(Provided records begins)

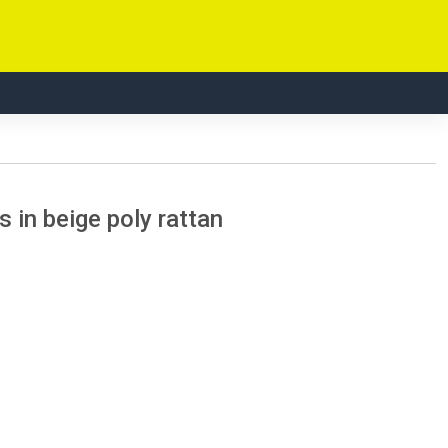
 in beige poly rattan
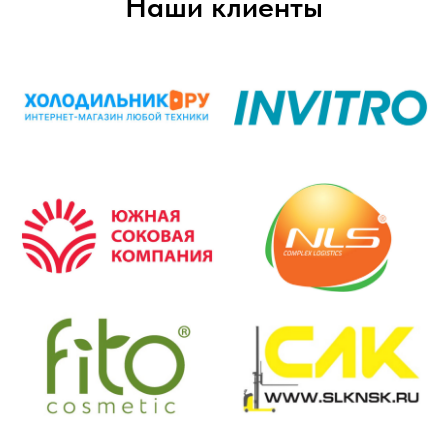
Наши клиенты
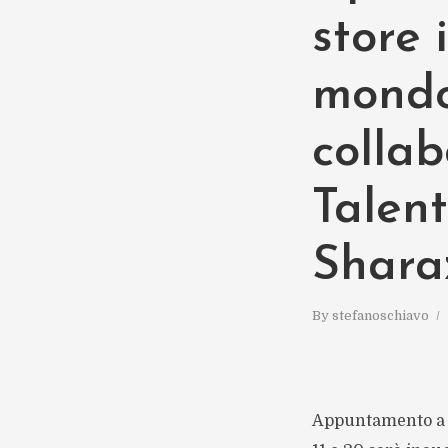
store 
mondo
colla
Talen
Shara
By
stefanoschiavo
Appuntamento a 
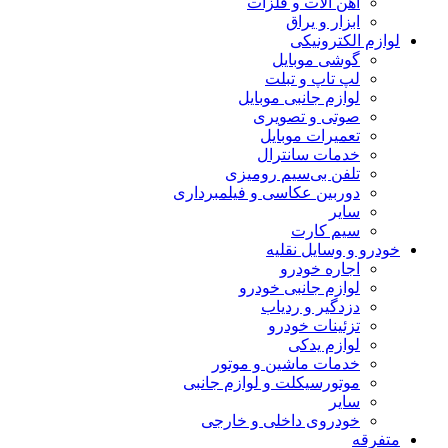
آهن آلات و فلزات
ابزار و یراق
لوازم الکترونیکی
گوشی موبایل
لپ تاپ و تبلت
لوازم جانبی موبایل
صوتی و تصویری
تعمیرات موبایل
خدمات سانترال
تلفن بی‌سیم رومیزی
دوربین عکاسی و فیلمبرداری
سایر
سیم کارت
خودرو و وسایل نقلیه
اجاره خودرو
لوازم جانبی خودرو
دزدگیر و ردیاب
تزئینات خودرو
لوازم یدکی
خدمات ماشین و موتور
موتورسیکلت و لوازم جانبی
سایر
خودروی داخلی و خارجی
متفرقه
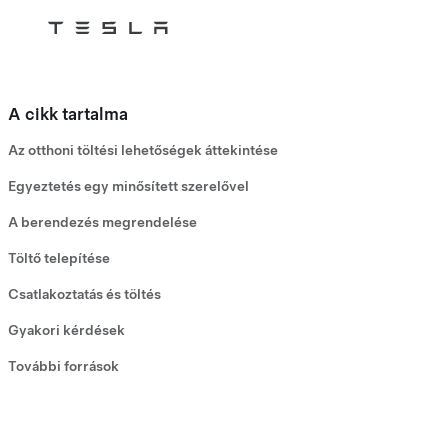
Tesla
Skip to main content
A cikk tartalma
Az otthoni töltési lehetőségek áttekintése
Egyeztetés egy minősített szerelővel
A berendezés megrendelése
Töltő telepítése
Csatlakoztatás és töltés
Gyakori kérdések
További források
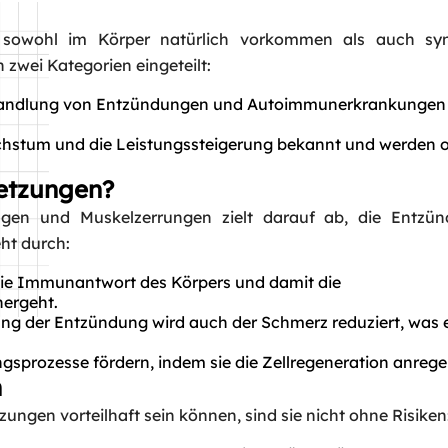
 sowohl im Körper natürlich vorkommen als auch syn
 zwei Kategorien eingeteilt:
ehandlung von Entzündungen und Autoimmunerkrankungen
chstum und die Leistungssteigerung bekannt und werden o
letzungen?
gen und Muskelzerrungen zielt darauf ab, die Entzü
eht durch:
e Immunantwort des Körpers und damit die
hergeht.
ng der Entzündung wird auch der Schmerz reduziert, was 
gsprozesse fördern, indem sie die Zellregeneration anrege
n
Request a Call
ungen vorteilhaft sein können, sind sie nicht ohne Risiken
Name
*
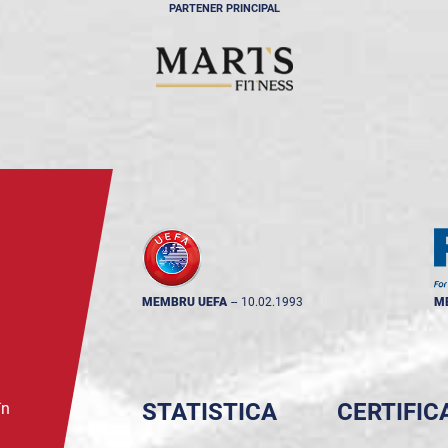
PARTENER PRINCIPAL
MEMBRU UEFA
--
10.02.1993
M
STATISTICA
CERTIFIC
în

(Provided records ends)

→ **Exercise instructions**
For this copy, leave pictures out and reproduce the lines from the one bearing "Gyakori kérdések" through the final line of the listing above, both ends included.

→ **Written response**
Gyakori kérdések
További források
 sowohl im Körper natürlich vorkommen als auch syn
 zwei Kategorien eingeteilt:
ehandlung von Entzündungen und Autoimmunerkrankungen
chstum und die Leistungssteigerung bekannt und werden o
letzungen?
gen und Muskelzerrungen zielt darauf ab, die Entzü
eht durch:
e Immunantwort des Körpers und damit die
hergeht.
ng der Entzündung wird auch der Schmerz reduziert, was 
gsprozesse fördern, indem sie die Zellregeneration anrege
n
Request a Call
ungen vorteilhaft sein können, sind sie nicht ohne Risiken
Name
*
PARTENER PRINCIPAL
MEMBRU UEFA
--
10.02.1993
M
STATISTICA
CERTIFIC
în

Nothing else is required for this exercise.